Der Wind weht stark und macht dem Atem viel zu schaffen

     

Weder Schubert, Schumann, Mahler und Wolf noch ihr Interpret Dietrich Fischer-Dieskau müssen vorgestellt werden. Womöglich aber wären die vier Komponisten als Liederfinder unvorstellbare Größen geblieben, hätte sich nicht Fischer-Dieskau fast vierzig Jahre lang für sie, für das Lied überhaupt, eingesetzt. Er wurde so zum Bahnbrecher für eine esoterische Kunstform, die es in der modernen Massenkultur außerhalb des bürgerlichen Salons ihrer Entstehungszeit nicht zuletzt deshalb so schwer hat, weil sie "das Gedicht mit seinen kleinsten Zügen im feineren, musikalischen Stoff nachzuwirken" trachtet (Schumann) und sich so dem eilfertig-oberflächlichen Musikkonsum widersetzt.

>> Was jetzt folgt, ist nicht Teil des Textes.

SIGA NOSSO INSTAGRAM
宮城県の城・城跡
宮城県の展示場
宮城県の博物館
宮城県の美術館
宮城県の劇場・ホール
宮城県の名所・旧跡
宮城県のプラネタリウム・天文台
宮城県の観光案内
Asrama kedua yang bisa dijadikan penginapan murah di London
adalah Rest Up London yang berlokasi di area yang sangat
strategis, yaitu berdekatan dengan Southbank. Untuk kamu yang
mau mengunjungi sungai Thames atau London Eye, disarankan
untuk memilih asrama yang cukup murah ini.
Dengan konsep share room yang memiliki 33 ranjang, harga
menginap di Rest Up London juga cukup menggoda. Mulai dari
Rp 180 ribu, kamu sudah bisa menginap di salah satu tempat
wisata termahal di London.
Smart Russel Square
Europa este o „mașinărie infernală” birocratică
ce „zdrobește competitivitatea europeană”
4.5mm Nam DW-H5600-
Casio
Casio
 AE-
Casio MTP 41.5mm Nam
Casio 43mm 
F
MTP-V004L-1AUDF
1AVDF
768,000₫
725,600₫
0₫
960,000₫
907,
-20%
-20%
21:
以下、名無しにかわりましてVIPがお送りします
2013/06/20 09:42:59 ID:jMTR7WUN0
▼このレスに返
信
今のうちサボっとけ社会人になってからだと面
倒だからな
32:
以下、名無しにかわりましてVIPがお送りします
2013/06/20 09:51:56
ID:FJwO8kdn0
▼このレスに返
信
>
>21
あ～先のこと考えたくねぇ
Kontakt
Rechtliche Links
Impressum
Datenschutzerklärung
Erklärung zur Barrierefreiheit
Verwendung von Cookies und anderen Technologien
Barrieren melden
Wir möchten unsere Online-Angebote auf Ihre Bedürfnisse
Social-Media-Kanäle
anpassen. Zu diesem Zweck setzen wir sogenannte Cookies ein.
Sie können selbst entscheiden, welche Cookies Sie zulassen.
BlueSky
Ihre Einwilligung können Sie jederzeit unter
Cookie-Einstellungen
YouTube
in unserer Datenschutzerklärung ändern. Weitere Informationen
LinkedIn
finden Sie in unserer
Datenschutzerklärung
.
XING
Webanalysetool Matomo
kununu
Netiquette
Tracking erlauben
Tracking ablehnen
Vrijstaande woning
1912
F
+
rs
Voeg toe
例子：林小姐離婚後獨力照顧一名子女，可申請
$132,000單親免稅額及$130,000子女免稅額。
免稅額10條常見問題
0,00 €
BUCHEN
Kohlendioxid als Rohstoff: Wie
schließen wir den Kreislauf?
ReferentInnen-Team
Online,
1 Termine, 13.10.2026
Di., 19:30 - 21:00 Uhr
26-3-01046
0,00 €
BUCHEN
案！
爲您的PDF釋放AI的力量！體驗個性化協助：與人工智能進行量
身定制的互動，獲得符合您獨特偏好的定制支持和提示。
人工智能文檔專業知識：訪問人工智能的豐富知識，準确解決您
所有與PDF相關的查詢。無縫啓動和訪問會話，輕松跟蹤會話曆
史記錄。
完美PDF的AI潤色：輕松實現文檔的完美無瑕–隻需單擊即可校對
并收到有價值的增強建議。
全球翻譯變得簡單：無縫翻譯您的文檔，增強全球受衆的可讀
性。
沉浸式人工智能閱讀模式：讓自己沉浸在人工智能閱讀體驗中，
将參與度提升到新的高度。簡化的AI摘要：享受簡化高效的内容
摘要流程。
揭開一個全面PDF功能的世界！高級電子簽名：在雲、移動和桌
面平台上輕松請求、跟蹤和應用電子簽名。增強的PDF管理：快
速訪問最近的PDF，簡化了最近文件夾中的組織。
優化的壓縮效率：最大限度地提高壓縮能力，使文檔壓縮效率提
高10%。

In diesem Sommer und Herbst hat Fischer-Dieskau Lieder von Schubert, Schumann, Mahler und Wolf zu Anthologien bei der Schubertiade Hohenems, in Berlin, München und Frankfurt gebündelt: nicht allein als persönliche Lebensherbst-Ernte, sondern auch als Kurzprotokoll musikgeschichtlicher Entwicklungen. Für beides ist die Zusammenschau als Summe des Gewußten und Erfahrenen unerläßlich. Aber gerade für den Sänger, der als Inbegriff seines Metiers gilt, heißt Summieren nicht Bilanzabschluß und ruhmgekröntes Sichbescheiden im Erreichten (was leider für viele Karrieren ausreicht); er setzt sich vielmehr immer neu aus – seiner Stimme wie neu entdeckten Liedern und neu Gefundenem im einzelnen Lied.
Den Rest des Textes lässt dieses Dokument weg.